What the task asks: Only the lines below, from the one with "hace unos años, el" through the one with "digitalmente documentos electrónicos. El DNI", are to be written out, exactly.

Data records:
※ ※ ※
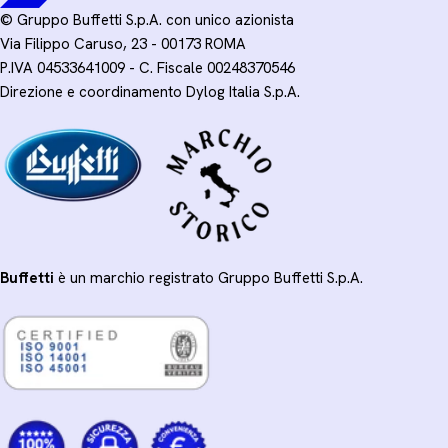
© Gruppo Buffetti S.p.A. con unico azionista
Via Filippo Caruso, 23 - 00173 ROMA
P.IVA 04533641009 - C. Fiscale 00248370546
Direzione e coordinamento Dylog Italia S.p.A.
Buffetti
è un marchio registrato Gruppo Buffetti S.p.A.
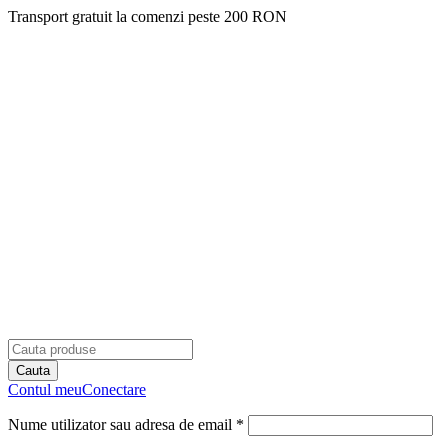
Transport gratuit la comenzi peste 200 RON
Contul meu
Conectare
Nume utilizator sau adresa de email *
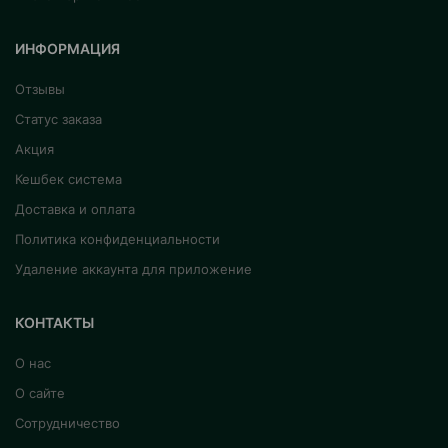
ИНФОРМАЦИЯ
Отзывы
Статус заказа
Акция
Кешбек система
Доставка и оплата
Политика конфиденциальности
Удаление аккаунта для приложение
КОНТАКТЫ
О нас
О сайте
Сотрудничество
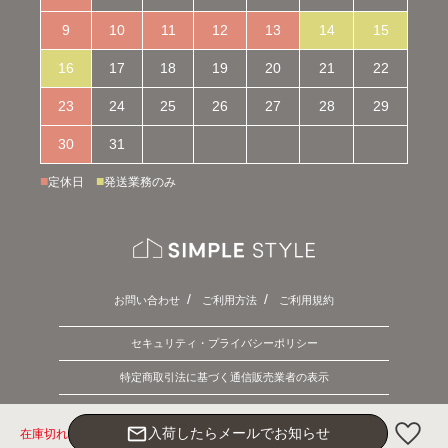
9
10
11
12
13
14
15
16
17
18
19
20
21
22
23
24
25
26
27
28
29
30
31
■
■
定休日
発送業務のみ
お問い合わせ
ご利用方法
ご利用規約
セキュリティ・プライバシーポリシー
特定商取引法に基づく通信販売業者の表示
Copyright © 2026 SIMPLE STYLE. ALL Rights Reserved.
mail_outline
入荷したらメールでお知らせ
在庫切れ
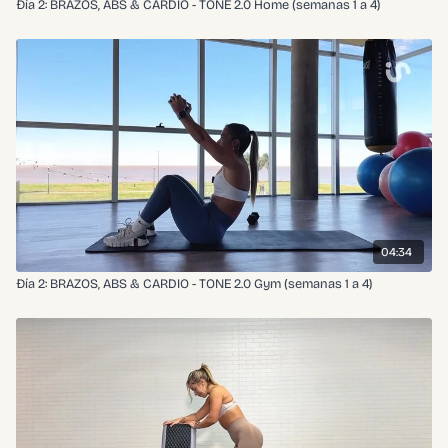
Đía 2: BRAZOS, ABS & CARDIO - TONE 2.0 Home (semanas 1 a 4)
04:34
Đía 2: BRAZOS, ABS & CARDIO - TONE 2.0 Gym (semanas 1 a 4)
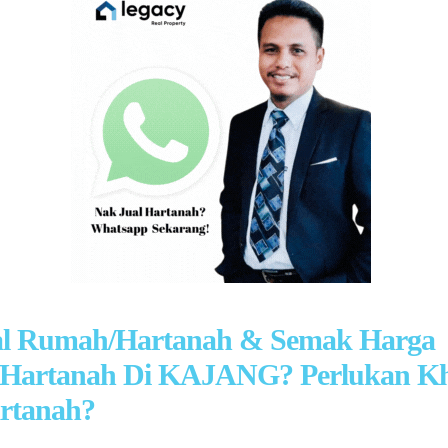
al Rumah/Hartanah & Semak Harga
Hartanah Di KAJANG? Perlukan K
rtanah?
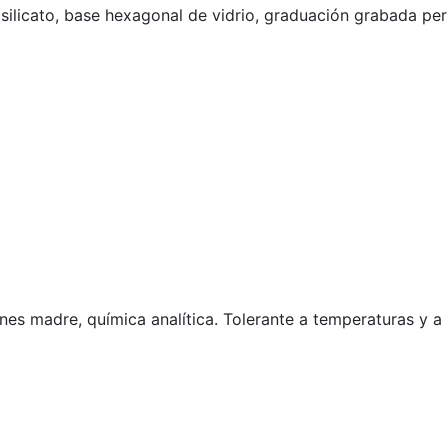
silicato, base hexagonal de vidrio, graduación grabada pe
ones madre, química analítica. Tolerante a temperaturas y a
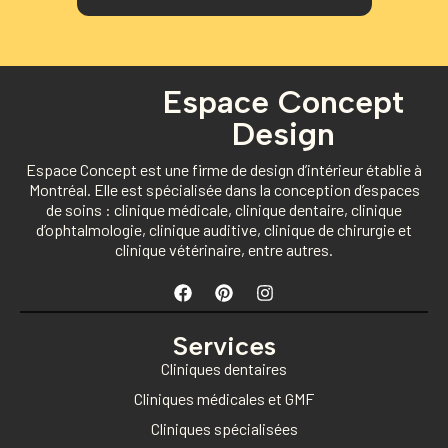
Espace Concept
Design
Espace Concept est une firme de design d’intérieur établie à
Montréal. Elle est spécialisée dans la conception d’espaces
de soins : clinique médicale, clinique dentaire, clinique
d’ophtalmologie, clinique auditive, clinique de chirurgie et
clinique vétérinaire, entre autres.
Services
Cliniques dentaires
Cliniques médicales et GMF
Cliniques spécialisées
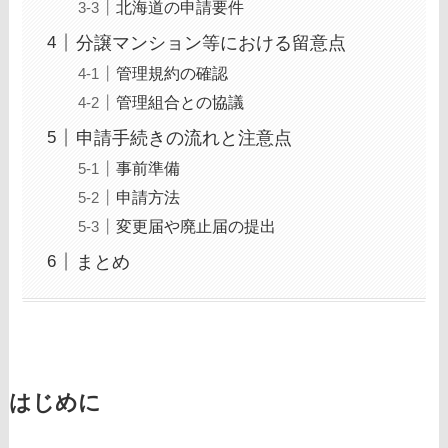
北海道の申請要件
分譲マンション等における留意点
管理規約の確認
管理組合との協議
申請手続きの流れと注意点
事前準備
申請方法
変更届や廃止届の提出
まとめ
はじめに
※ ※ ※
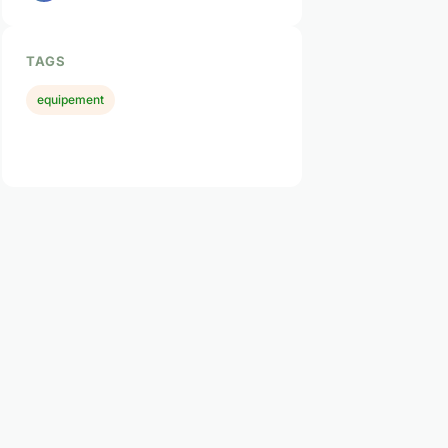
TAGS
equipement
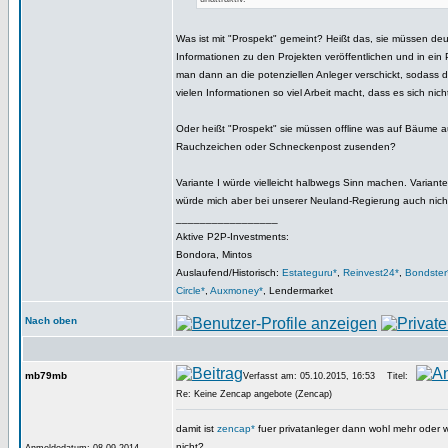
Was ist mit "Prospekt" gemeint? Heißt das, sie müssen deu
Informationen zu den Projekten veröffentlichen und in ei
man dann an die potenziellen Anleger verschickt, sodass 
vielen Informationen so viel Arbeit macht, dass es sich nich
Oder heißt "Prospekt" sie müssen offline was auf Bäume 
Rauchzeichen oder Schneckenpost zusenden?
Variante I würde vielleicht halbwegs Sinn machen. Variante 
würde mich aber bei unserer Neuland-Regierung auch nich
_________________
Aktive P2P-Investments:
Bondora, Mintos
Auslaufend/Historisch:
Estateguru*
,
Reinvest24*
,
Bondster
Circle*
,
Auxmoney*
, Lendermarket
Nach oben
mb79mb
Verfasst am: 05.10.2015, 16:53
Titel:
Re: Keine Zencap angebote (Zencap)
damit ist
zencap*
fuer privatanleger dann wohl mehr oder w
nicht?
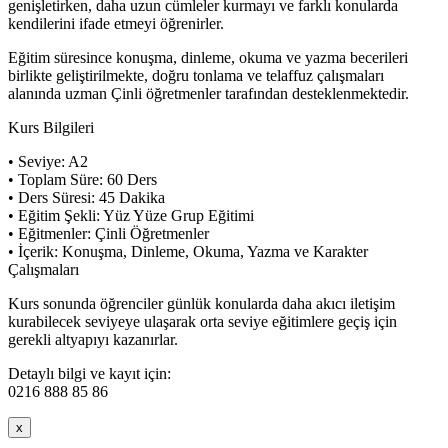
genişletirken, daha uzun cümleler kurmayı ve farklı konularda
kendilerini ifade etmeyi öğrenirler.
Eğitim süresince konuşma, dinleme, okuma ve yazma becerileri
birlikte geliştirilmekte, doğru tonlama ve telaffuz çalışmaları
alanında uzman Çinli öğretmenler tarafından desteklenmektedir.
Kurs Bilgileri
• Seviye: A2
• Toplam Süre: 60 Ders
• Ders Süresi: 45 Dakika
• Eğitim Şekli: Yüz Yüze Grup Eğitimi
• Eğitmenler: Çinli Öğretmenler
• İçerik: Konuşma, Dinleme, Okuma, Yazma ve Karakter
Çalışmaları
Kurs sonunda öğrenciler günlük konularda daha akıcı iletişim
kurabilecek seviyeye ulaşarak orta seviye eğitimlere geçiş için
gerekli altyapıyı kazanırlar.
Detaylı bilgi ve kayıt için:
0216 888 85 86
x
※ ※ ※
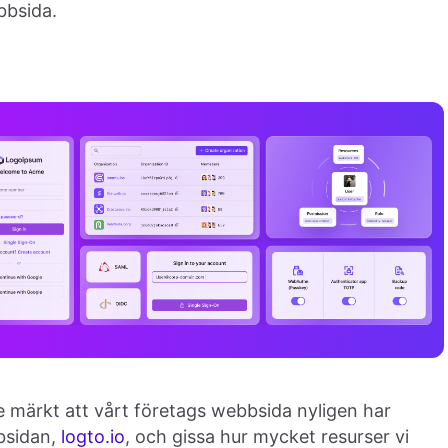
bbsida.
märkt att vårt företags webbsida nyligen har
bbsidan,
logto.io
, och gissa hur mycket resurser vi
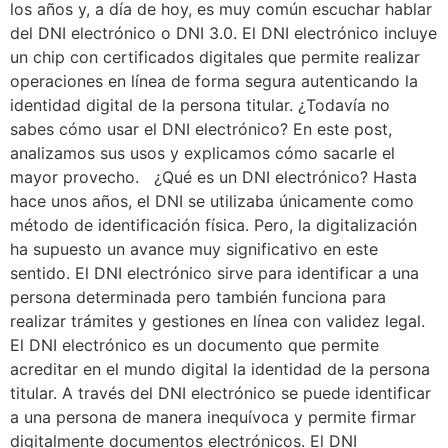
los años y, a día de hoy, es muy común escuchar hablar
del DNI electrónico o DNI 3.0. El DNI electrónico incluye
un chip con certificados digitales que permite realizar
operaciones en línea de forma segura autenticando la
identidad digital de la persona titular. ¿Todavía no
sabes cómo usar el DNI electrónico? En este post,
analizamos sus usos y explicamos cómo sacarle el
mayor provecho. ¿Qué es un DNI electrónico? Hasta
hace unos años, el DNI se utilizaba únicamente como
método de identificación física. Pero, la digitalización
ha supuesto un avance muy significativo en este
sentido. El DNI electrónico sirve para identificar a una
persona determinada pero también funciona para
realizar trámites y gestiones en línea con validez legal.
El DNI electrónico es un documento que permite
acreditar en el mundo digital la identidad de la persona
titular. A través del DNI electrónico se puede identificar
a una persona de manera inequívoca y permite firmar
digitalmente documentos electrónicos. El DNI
※ ※ ※
Answer box:
hace unos años, el DNI se utilizaba únicamente como
método de identificación física. Pero, la digitalización
ha supuesto un avance muy significativo en este
sentido. El DNI electrónico sirve para identificar a una
persona determinada pero también funciona para
realizar trámites y gestiones en línea con validez legal.
El DNI electrónico es un documento que permite
acreditar en el mundo digital la identidad de la persona
titular. A través del DNI electrónico se puede identificar
a una persona de manera inequívoca y permite firmar
digitalmente documentos electrónicos. El DNI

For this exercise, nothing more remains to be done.